Signe de la tension ambiante, le procès de M. Iachine a été marqué par plusieurs débordements.

Au cours d'une audience fin novembre, une échauffourée a éclaté devant la salle, des agents de sécurité du tribunal ayant plaqué le père de l'opposant au sol. Et une audience prévue pour mercredi a été reportée en raison d'une alerte à la bombe.

M. Iachine était un proche de l'opposant Boris Nemtsov, assassiné en 2015.

L'opposant était poursuivi sur la base d'articles du Code pénal introduits peu après le début de l'offensive en Ukraine et qui punissent ceux qui "discréditent" l'armée russe ou "publient de fausses informations" sur ses agissements.

Ces textes sont vagues et leur champ d'application est très large. Les détracteurs du Kremlin y voient un outil "fourre-tout" pour étouffer la voix de tous ceux qui s'opposent à son intervention militaire en Ukraine.

Malgré son arrestation, M. Iachine a continué de critiquer les autorités de façon acerbe et de dénoncer l'offensive de l'armée déclenchée en février.

L'assassinat de l'opposant Boris Nemtsov en 2015 a déclenché une vague de manifestations en Russie.

Début novembre, il avait accusé les juges russes d'être des "serviteurs" du pouvoir et de donner à M. Poutine un "sentiment d'impunité".

A l'occasion d'une autre audience, il avait expliqué son refus de fuir la Russie en déclarant: "J'aime mon pays et je suis prêt à sacrifier ma liberté pour vivre ici (...). Je suis un patriote".

M. Iachine était un proche de l'opposant Boris Nemtsov, assassiné en 2015, mais aussi du militant pourfendeur de la corruption Alexeï Navalny.

Le militant russe anti-corruption Alexeï Navalny.

Son procès faisait partie des multiples affaires judiciaires à l'encontre de responsables politiques de l'opposition ou de simples particuliers ayant critiqué l'intervention russe en Ukraine.
Des opposants assassinés

Le cas de l'ancien vice-Premier ministre Boris Nemtsov est un exemple notoire d'assassinat d'homme politique sous Poutine. Pressenti un temps pour succéder au président Boris Eltsine face à Vladimir Poutine, Boris Nemtsov était devenu dans les années 2000 un détracteur majeur du président russe.
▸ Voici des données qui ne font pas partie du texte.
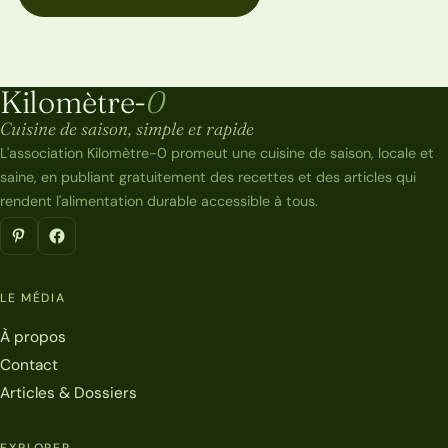
Kilomètre-
0
Kilomètre-0
Cuisine de saison, simple et rapide
L'association Kilomètre-0 promeut une cuisine de saison, locale et
saine, en publiant gratuitement des recettes et des articles qui
rendent l'alimentation durable accessible à tous.
LE MÉDIA
À propos
Contact
Articles & Dossiers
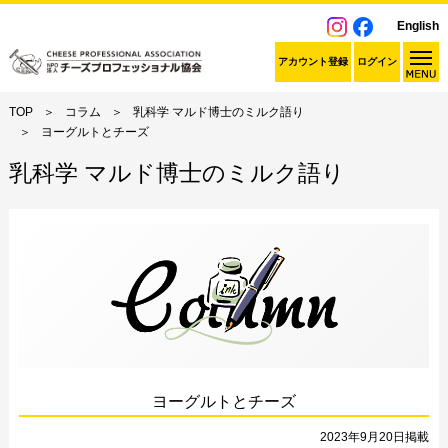
English
アカウント登録
ログイン
TOP
コラム
乳科学 マルド博士のミルク語り
ヨーグルトとチーズ
乳科学 マルド博士のミルク語り
ヨーグルトとチーズ
2023年9月20日掲載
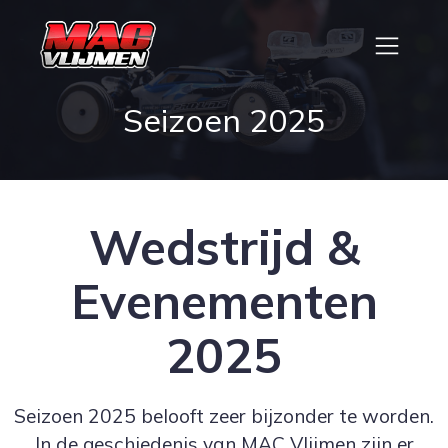
Seizoen 2025
Wedstrijd &
Evenementen
2025
Seizoen 2025 belooft zeer bijzonder te worden.
In de geschiedenis van MAC Vlijmen zijn er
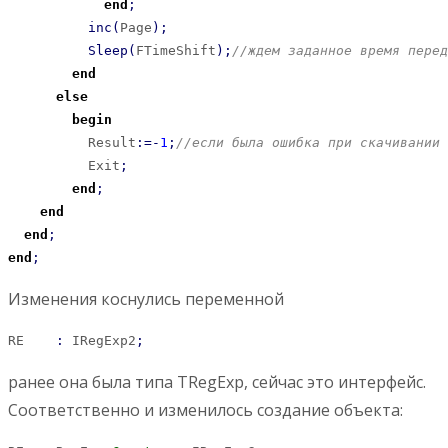
end
;
inc
(
Page
)
;
Sleep
(
FTimeShift
)
;
//ждем заданное время пере
end
else
begin
          Result
:
=-
1
;
//если была ошибка при скачивании 
          Exit
;
end
;
end
end
;
end
;
Изменения коснулись переменной
RE    
:
 IRegExp2
;
ранее она была типа TRegExp, сейчас это интерфейс.
Соответственно и изменилось создание объекта:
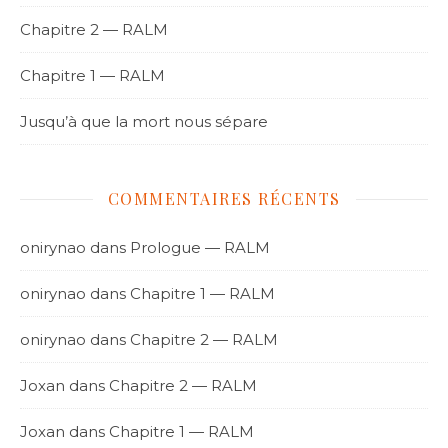
Chapitre 2 — RALM
Chapitre 1 — RALM
Jusqu’à que la mort nous sépare
COMMENTAIRES RÉCENTS
onirynao
dans
Prologue — RALM
onirynao
dans
Chapitre 1 — RALM
onirynao
dans
Chapitre 2 — RALM
Joxan
dans
Chapitre 2 — RALM
Joxan
dans
Chapitre 1 — RALM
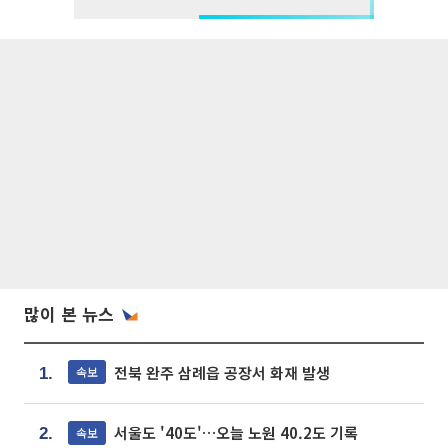
많이 본 뉴스
전북 완주 삼례읍 공장서 화재 발생
속보
1.
서울도 '40도'…오늘 노원 40.2도 기록
속보
2.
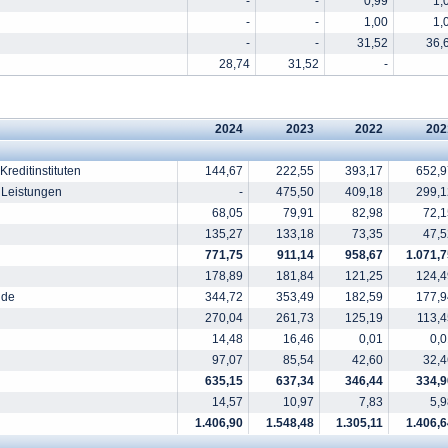
-
-
0,99
1,
-
-
1,00
1,
-
-
31,52
36,
28,74
31,52
-
2024
2023
2022
202
reditinstituten
144,67
222,55
393,17
652,9
 Leistungen
-
475,50
409,18
299,1
68,05
79,91
82,98
72,1
135,27
133,18
73,35
47,5
771,75
911,14
958,67
1.071,7
178,89
181,84
121,25
124,4
nde
344,72
353,49
182,59
177,9
270,04
261,73
125,19
113,4
14,48
16,46
0,01
0,0
97,07
85,54
42,60
32,4
635,15
637,34
346,44
334,9
14,57
10,97
7,83
5,9
1.406,90
1.548,48
1.305,11
1.406,6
Les cinq Tchétchènes reconnus coupables du meurtre en février 2015 de l'opposant russe Boris Nemtsov ont été condamnés jeudi 13 juillet 2017 à des peines allant de 11 ans à 20 ans de prison par un tribunal de Moscou, après un procès qui n'a cependant pas permis de retrouver le (ou les) commanditaire(s).

En 2014, il s'était opposé à l'annexion de la Crimée et au soutien militaire du Kremlin aux séparatistes de l'Est de l'Ukraine.
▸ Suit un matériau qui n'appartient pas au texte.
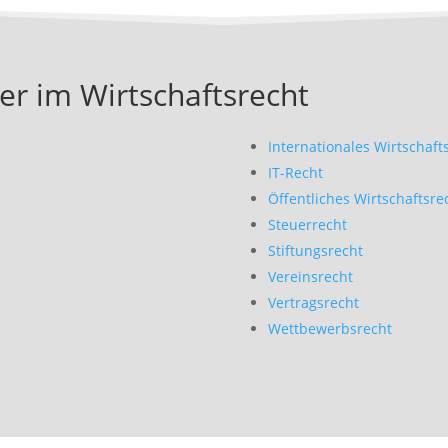
er im Wirtschaftsrecht
Internationales Wirtschaft
IT-Recht
Öffentliches Wirtschaftsre
Steuerrecht
Stiftungsrecht
Vereinsrecht
Vertragsrecht
Wettbewerbsrecht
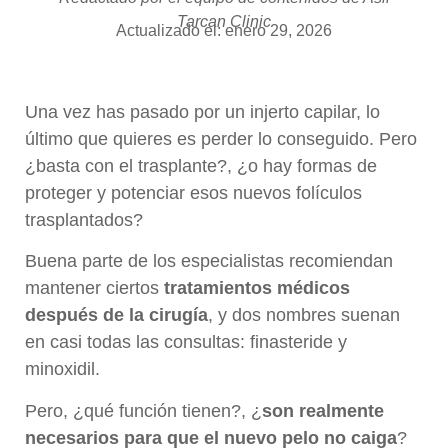
Tarcan Clinic
Actualizado el: enero 29, 2026
Una vez has pasado por un injerto capilar, lo
último que quieres es perder lo conseguido. Pero
¿basta con el trasplante?, ¿o hay formas de
proteger y potenciar esos nuevos folículos
trasplantados?
Buena parte de los especialistas recomiendan
mantener ciertos
tratamientos médicos
después de la cirugía
, y dos nombres suenan
en casi todas las consultas: finasteride y
minoxidil.
Pero, ¿qué función tienen?, ¿
son realmente
necesarios para que el nuevo pelo no caiga
?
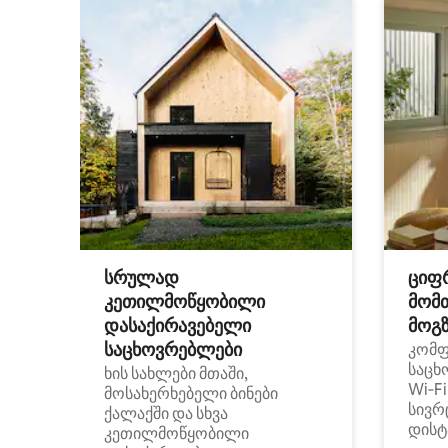
სრულად
ციფ
კეთილმოწყობილი
მომ
დასაქირავებელი
მოგზ
საცხოვრებლები
კომ
საცხ
ხის სახლები მთაში,
Wi‑F
მოსახერხებელი ბინები
სივრ
ქალაქში და სხვა
დისტ
კეთილმოწყობილი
Moins d'un an plus tard, en février 2015, Nemtsov est assassiné de quatre balles dans le dos sur un pont à quelques dizaines de mètres du Kremlin. Il avait 55 ans.

Ses soutiens ont accusé le satrape tchétchène Ramzan Kadyrov d'avoir donné l'ordre, ce qu'il nie. Cinq Tchétchènes ont néanmoins été condamnés pour ce meurtre. Mais le commanditaire n'a jamais été officiellement identifié.

L'opposante assassinée Anna Politkovskaïa.

Quelques années plus tôt, en octobre 2006, Anna Politkovskaïa, une autre critique influente de MM. Poutine et Kadyrov, avait été abattue dans le hall de son immeuble à Moscou.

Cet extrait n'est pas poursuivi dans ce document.